• _PROBLEM REQUIREMENTS_: All records below are to be repeated precisely, with nothing added.

• _DATASET EXTRACT_:

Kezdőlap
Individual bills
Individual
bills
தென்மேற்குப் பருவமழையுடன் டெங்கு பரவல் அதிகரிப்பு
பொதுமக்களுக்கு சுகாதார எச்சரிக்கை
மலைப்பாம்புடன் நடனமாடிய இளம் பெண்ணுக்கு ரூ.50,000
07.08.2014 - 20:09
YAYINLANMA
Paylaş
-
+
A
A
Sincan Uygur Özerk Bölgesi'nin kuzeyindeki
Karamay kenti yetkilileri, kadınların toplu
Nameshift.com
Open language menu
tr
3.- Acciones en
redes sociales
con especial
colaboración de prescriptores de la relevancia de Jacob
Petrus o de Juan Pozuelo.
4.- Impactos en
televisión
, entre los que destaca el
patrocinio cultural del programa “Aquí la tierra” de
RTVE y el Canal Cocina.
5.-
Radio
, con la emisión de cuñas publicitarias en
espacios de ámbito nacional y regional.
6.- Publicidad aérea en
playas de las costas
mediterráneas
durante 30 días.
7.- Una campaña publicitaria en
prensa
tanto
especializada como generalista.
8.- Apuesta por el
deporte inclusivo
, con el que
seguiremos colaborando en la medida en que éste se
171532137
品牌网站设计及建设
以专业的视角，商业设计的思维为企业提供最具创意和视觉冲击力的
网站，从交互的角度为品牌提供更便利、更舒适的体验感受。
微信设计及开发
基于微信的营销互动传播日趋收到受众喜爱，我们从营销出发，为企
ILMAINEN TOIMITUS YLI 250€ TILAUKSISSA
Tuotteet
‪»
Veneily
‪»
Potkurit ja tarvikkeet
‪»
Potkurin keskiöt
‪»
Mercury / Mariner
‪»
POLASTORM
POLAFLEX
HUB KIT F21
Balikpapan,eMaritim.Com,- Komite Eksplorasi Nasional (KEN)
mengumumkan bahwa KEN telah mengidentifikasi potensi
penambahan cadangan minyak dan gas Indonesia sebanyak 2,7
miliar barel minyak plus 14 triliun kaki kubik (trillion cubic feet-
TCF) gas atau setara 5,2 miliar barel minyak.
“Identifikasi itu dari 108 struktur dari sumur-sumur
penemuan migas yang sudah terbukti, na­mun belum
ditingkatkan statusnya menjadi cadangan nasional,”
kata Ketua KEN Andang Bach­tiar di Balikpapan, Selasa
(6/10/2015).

• _FINAL ANSWER_:
Kezdőlap
Individual bills
Individual
bills
தென்மேற்குப் பருவமழையுடன் டெங்கு பரவல் அதிகரிப்பு
பொதுமக்களுக்கு சுகாதார எச்சரிக்கை
மலைப்பாம்புடன் நடனமாடிய இளம் பெண்ணுக்கு ரூ.50,000
07.08.2014 - 20:09
YAYINLANMA
Paylaş
-
+
A
A
Sincan Uygur Özerk Bölgesi'nin kuzeyindeki
Karamay kenti yetkilileri, kadınların toplu
Nameshift.com
Open language menu
tr
3.- Acciones en
redes sociales
con especial
colaboración de prescriptores de la relevancia de Jacob
Petrus o de Juan Pozuelo.
4.- Impactos en
televisión
, entre los que destaca el
patrocinio cultural del programa “Aquí la tierra” de
RTVE y el Canal Cocina.
5.-
Radio
, con la emisión de cuñas publicitarias en
espacios de ámbito nacional y regional.
6.- Publicidad aérea en
playas de las costas
mediterráneas
durante 30 días.
7.- Una campaña publicitaria en
prensa
tanto
especializada como generalista.
8.- Apuesta por el
deporte inclusivo
, con el que
seguiremos colaborando en la medida en que éste se
171532137
品牌网站设计及建设
以专业的视角，商业设计的思维为企业提供最具创意和视觉冲击力的
网站，从交互的角度为品牌提供更便利、更舒适的体验感受。
微信设计及开发
基于微信的营销互动传播日趋收到受众喜爱，我们从营销出发，为企
ILMAINEN TOIMITUS YLI 250€ TILAUKSISSA
Tuotteet
‪»
Veneily
‪»
Potkurit ja tarvikkeet
‪»
Potkurin keskiöt
‪»
Mercury / Mariner
‪»
POLASTORM
POLAFLEX
HUB KIT F21
Balikpapan,eMaritim.Com,- Komite Eksplorasi Nasional (KEN)
mengumumkan bahwa KEN telah mengidentifikasi potensi
penambahan cadangan minyak dan gas Indonesia sebanyak 2,7
miliar barel minyak plus 14 triliun kaki kubik (trillion cubic feet-
TCF) gas atau setara 5,2 miliar barel minyak.
“Identifikasi itu dari 108 struktur dari sumur-sumur
penemuan migas yang sudah terbukti, na­mun belum
ditingkatkan statusnya menjadi cadangan nasional,”
kata Ketua KEN Andang Bach­tiar di Balikpapan, Selasa
(6/10/2015).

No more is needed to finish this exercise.